Saved entries
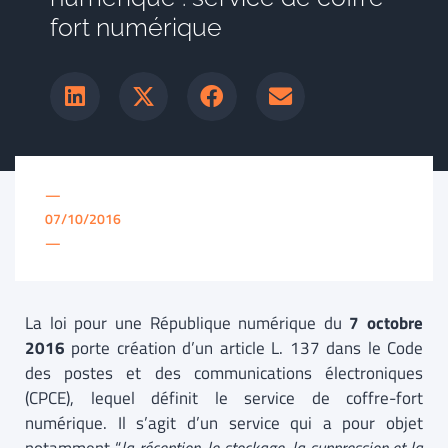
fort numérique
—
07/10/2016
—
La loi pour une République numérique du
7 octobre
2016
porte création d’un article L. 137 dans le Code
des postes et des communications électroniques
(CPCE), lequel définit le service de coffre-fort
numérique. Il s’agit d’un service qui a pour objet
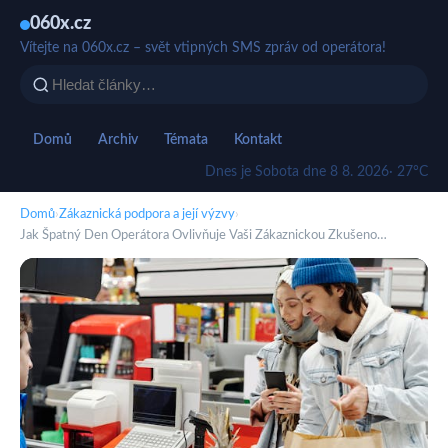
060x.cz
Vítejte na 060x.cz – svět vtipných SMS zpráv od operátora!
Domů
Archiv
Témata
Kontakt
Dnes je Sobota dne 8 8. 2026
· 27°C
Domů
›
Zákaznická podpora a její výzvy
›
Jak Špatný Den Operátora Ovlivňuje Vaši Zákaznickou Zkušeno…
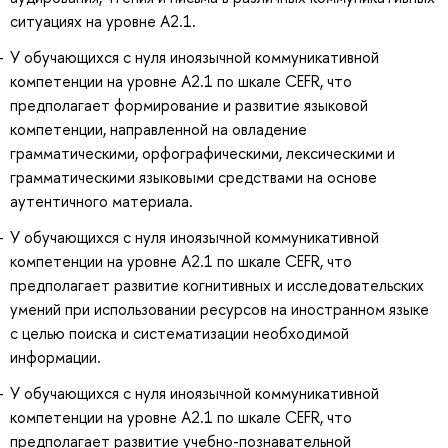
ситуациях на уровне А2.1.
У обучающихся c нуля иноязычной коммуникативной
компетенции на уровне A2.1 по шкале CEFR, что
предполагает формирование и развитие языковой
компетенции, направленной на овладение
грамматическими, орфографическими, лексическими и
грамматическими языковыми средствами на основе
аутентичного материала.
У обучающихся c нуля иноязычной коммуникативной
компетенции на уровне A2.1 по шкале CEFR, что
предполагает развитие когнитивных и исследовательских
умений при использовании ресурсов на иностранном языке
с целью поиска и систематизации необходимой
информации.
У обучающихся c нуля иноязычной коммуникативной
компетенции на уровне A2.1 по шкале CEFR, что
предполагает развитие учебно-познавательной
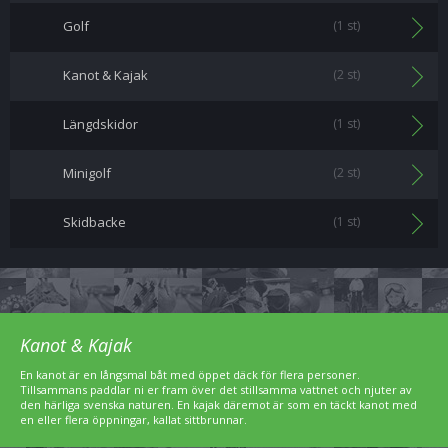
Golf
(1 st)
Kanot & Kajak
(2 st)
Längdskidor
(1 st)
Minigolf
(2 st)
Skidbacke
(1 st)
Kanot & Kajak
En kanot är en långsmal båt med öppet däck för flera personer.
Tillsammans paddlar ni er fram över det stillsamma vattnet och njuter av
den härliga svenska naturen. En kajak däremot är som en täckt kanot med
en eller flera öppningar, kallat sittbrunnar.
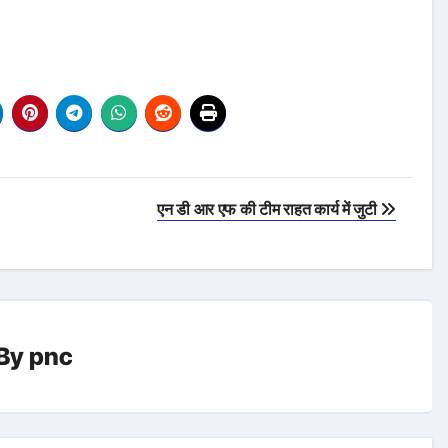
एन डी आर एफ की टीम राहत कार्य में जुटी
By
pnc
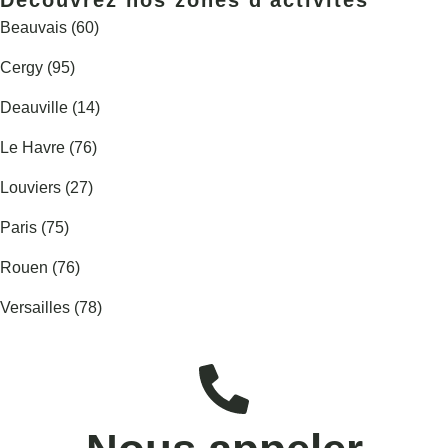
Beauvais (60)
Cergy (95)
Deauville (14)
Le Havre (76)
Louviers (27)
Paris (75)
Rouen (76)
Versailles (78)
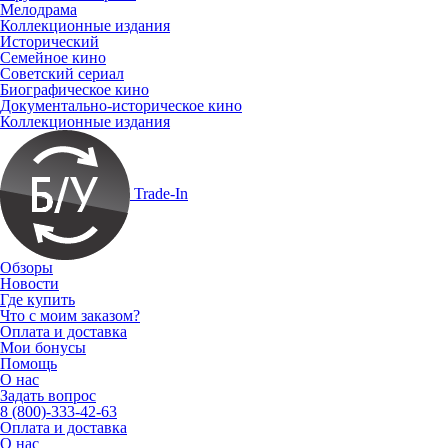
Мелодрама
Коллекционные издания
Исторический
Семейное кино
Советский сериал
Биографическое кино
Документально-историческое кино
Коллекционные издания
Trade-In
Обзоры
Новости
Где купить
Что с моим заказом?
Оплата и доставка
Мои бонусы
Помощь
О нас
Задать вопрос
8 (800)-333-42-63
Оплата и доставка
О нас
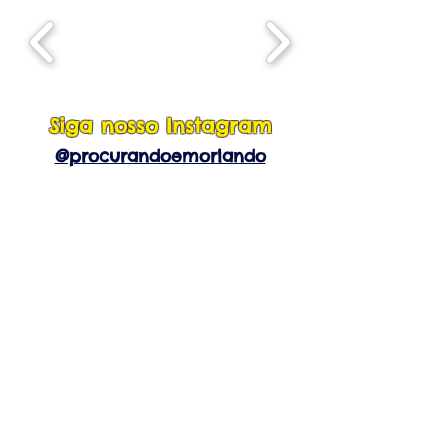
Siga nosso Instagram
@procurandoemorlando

---

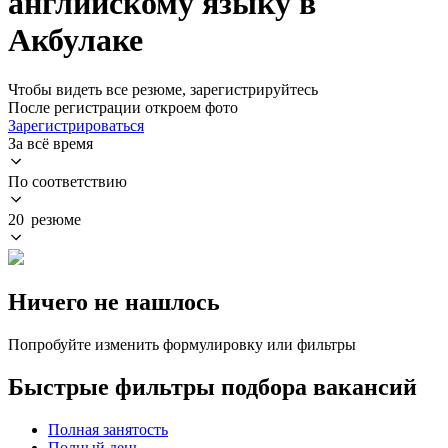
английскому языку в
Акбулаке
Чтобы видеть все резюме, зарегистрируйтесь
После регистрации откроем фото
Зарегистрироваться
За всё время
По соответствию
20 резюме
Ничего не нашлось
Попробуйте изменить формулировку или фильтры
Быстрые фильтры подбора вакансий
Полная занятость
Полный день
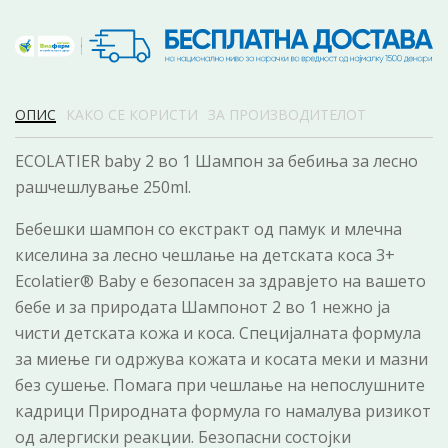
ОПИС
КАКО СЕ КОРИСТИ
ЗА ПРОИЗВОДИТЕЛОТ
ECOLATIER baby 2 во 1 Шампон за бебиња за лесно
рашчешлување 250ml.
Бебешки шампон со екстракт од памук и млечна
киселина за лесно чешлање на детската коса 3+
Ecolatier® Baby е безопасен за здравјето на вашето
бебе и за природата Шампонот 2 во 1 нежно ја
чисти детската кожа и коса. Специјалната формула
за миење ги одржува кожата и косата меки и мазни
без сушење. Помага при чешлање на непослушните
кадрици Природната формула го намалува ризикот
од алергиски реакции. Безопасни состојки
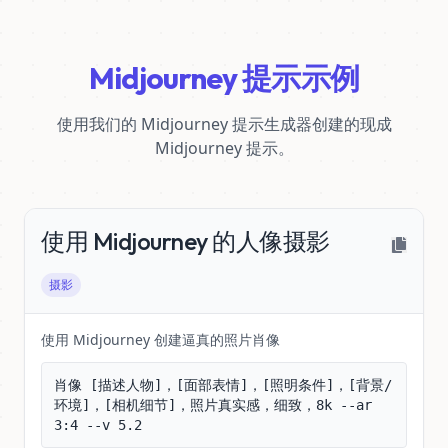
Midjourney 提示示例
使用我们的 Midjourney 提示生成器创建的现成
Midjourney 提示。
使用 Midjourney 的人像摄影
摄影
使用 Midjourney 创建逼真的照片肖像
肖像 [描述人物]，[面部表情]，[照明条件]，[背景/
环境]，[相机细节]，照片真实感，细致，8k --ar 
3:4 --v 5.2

--

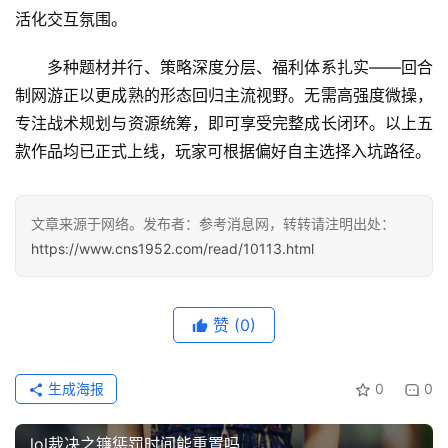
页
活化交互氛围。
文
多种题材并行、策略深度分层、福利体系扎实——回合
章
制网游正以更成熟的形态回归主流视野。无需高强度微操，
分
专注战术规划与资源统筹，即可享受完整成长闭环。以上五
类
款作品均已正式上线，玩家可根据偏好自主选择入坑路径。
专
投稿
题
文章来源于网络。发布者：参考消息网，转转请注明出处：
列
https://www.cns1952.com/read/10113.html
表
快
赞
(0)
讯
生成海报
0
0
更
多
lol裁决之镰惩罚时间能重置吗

● **Task to complete**
Whichever lines of the data include the word "предполагает", pull them out.

● **Written solution**
предполагает формирование и развитие языковой
предполагает развитие когнитивных и исследовательских
предполагает развитие учебно-познавательной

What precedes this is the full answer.